**Recorded data:**
>>

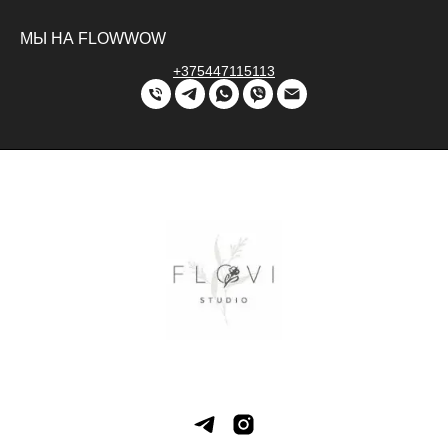
МЫ НА FLOWWOW
+375447115113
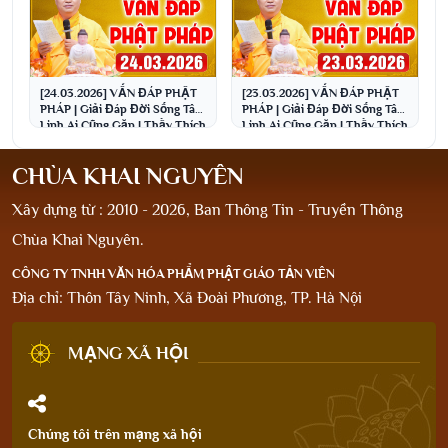
[24.03.2026] VẤN ĐÁP PHẬT
[23.03.2026] VẤN ĐÁP PHẬT
PHÁP | Giải Đáp Đời Sống Tâm
PHÁP | Giải Đáp Đời Sống Tâm
Linh Ai Cũng Gặp | Thầy Thích
Linh Ai Cũng Gặp | Thầy Thích
Đạo Thịnh
Đạo Thịnh
CHÙA KHAI NGUYÊN
Xây dựng từ : 2010 - 2026, Ban Thông Tin - Truyền Thông
Chùa Khai Nguyên.
CÔNG TY TNHH VĂN HÓA PHẨM PHẬT GIÁO TẢN VIÊN
Địa chỉ: Thôn Tây Ninh, Xã Đoài Phương, TP. Hà Nội
MẠNG XÃ HỘI
Chúng tôi trên mạng xã hội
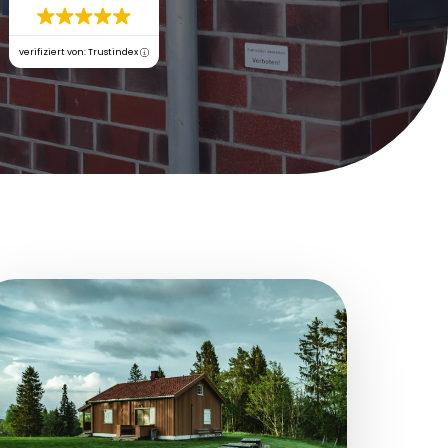
verifiziert von: Trustindex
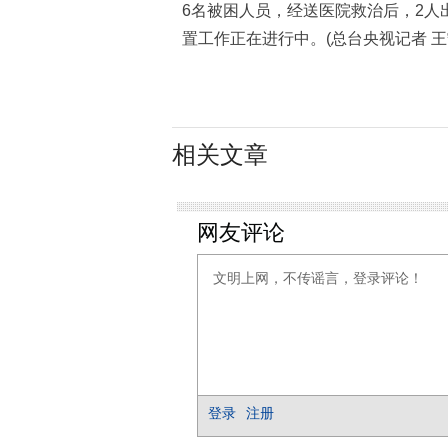
6名被困人员，经送医院救治后，2人
置工作正在进行中。(总台央视记者 王
相关文章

<<

**TASK STATEMENT:** Each line in which the string "PHẬT" is found must be copied from the data.

**EXERCISE OUTPUT:**
[24.03.2026] VẤN ĐÁP PHẬT
[23.03.2026] VẤN ĐÁP PHẬT
CÔNG TY TNHH VĂN HÓA PHẨM PHẬT GIÁO TẢN VIÊN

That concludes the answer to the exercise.